DATA:
--- START ---

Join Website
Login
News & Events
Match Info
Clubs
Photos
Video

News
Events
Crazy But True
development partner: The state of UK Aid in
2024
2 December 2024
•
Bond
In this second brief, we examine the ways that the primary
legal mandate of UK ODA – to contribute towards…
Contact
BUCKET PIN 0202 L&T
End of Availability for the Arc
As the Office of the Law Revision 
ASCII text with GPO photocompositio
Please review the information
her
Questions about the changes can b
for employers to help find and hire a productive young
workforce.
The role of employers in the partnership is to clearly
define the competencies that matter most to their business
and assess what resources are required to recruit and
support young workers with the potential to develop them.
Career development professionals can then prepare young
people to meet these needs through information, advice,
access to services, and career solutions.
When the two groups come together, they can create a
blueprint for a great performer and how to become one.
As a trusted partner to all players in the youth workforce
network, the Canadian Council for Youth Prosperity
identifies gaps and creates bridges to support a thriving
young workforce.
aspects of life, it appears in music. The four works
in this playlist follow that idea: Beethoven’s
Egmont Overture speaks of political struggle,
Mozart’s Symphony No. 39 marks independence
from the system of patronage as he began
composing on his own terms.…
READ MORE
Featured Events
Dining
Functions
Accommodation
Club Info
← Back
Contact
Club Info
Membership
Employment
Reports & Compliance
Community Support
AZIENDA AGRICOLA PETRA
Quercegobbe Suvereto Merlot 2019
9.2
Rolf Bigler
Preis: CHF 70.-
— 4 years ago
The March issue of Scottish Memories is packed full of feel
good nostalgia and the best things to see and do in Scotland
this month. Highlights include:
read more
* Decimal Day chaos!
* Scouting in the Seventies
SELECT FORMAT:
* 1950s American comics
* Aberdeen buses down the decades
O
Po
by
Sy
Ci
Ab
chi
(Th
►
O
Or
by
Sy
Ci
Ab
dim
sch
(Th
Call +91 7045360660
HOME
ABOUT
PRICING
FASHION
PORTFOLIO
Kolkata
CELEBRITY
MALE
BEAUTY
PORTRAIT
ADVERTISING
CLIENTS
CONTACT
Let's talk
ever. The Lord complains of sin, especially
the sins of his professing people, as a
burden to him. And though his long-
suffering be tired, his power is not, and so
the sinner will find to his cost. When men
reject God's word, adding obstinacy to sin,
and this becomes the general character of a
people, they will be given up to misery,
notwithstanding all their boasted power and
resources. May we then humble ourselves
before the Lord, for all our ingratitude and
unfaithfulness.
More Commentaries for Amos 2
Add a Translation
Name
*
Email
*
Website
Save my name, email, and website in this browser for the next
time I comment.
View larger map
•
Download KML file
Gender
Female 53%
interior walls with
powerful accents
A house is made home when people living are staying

--- END ---

WORK REQUEST: Each line from the one containing "the sinner will find to his cost. When men" through the last line of the material must be restated word for word, with no other text.

EXERCISE OUTPUT:
the sinner will find to his cost. When men
reject God's word, adding obstinacy to sin,
and this becomes the general character of a
people, they will be given up to misery,
notwithstanding all their boasted power and
resources. May we then humble ourselves
before the Lord, for all our ingratitude and
unfaithfulness.
More Commentaries for Amos 2
Add a Translation
Name
*
Email
*
Website
Save my name, email, and website in this browser for the next
time I comment.
View larger map
•
Download KML file
Gender
Female 53%
interior walls with
powerful accents
A house is made home when people living are staying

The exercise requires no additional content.